Example: define a custom block (StewBeet)
# setup_definitions.py
Block(
id="super_stone",
vanilla_block=VanillaBlock(id="minecraft:cobblestone", apply_facing=False),
recipes=[
# Examples of crafting recipes (shaped and shapeless), no need to specify result -> will default to the Item id
CraftingShapedRecipe(category="blocks", shape=["XXX", "XXX", "XXX"], ingredients={"X": Ingr("minecraft:stone")}),
CraftingShapelessRecipe(category="blocks", ingredients=9 * [Ingr("minecraft:deepslate")]),
# Example of recipe with vanilla result (not custom item)
SmeltingRecipe(experience=0.1, cookingtime=200, category="blocks", ingredient=Ingr("super_stone"), result=Ingr("minecraft:diamond")),
BlastingRecipe(experience=0.1, cookingtime=100, category="blocks", ingredient=Ingr("super_stone"), result=Ingr("minecraft:diamond")),
],
)
Example: Beet pipeline hook (Python)
from beet import Context
def beet_default(ctx: Context):
ctx.require("beet.contrib.render")
ctx.data["minecraft:tags/functions/tick.json"] = {
"values": ["my_pack:tick"]
}
When to choose it? Use Beet when you want a flexible Python pipeline to assemble packs and integrate generators. Choose StewBeet if you want a batteries-included automation layer for assets, loot, manuals, and integrations. Why it complements Kore: Kore can handle game logic in Kotlin while Beet/StewBeet can cover asset and pipeline automation.
JMC – Compact Scripting Language
JMC is a language that compiles to mcfunction. Its main value: write cleaner functions with loops, variables, and conditions without adopting a full framework. It is lightweight and quick to learn, but limited to command logic (no rich API for other datapack files).
Example: loop + score logic
scoreboard objectives add timer dummy
function tick() {
timer = timer + 1
if (timer >= 20) {
tellraw @a "One second passed"
timer = 0
}
}
When to choose it?
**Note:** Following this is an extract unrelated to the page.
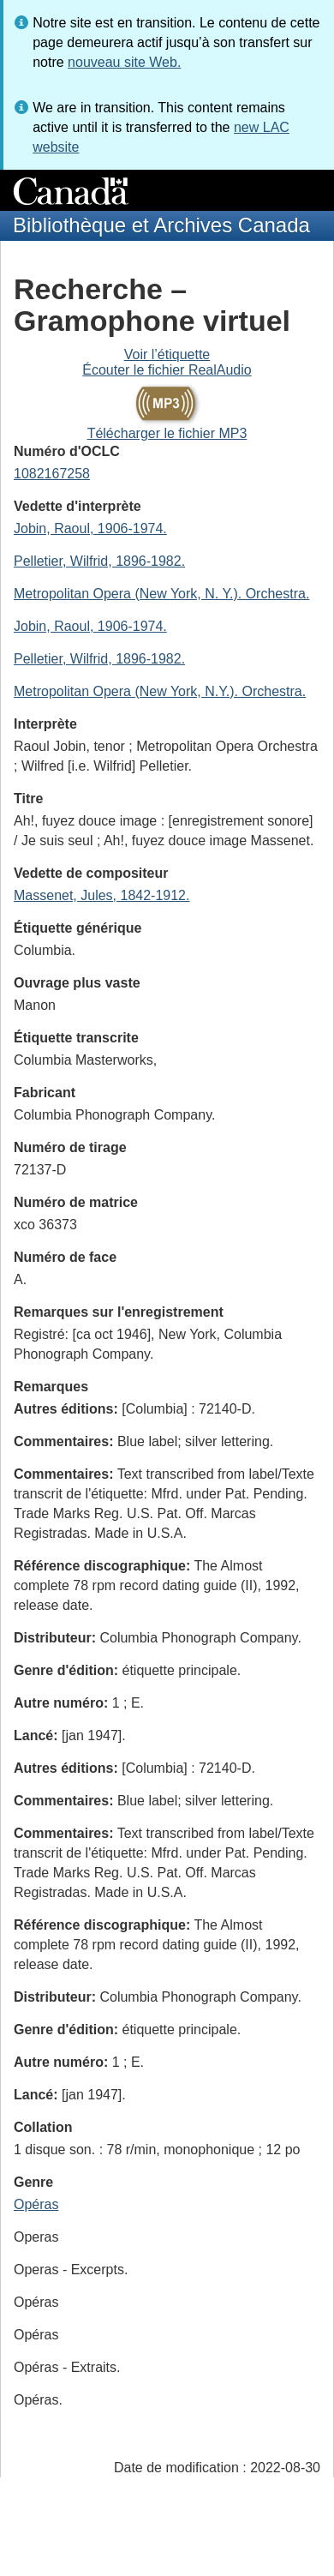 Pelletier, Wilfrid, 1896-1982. (99, 561)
For fast prototypes or simple packs centered on functions. When to prefer Kore? As soon as the project grows or you want to centralize all resources and systems in one strongly typed codebase.
Conclusion – Why Kore is still the best bet
The ecosystem offers several solid options, but Kore stands out for completeness, safety, and its ability to absorb game changes without forcing you back into fragile JSON. It combines the rigor of a real language, powerful helpers, and clear documentation.
For long-term, large-scale projects, Kore’s biggest advantage is maintainability: a typed API that survives refactors, shared abstractions that scale to large teams, and a workflow that supports CI, reviews, and consistent style. When your pack turns into a real product with ongoing updates, those qualities make the difference between constant firefighting and predictable growth.
If you already use Sandstone, Beet/StewBeet, or JMC, you do not need to throw everything away: adopt Kore first for critical logic, then expand gradually. This smooth transition is exactly why Kore is a credible choice even for teams already equipped with other tools.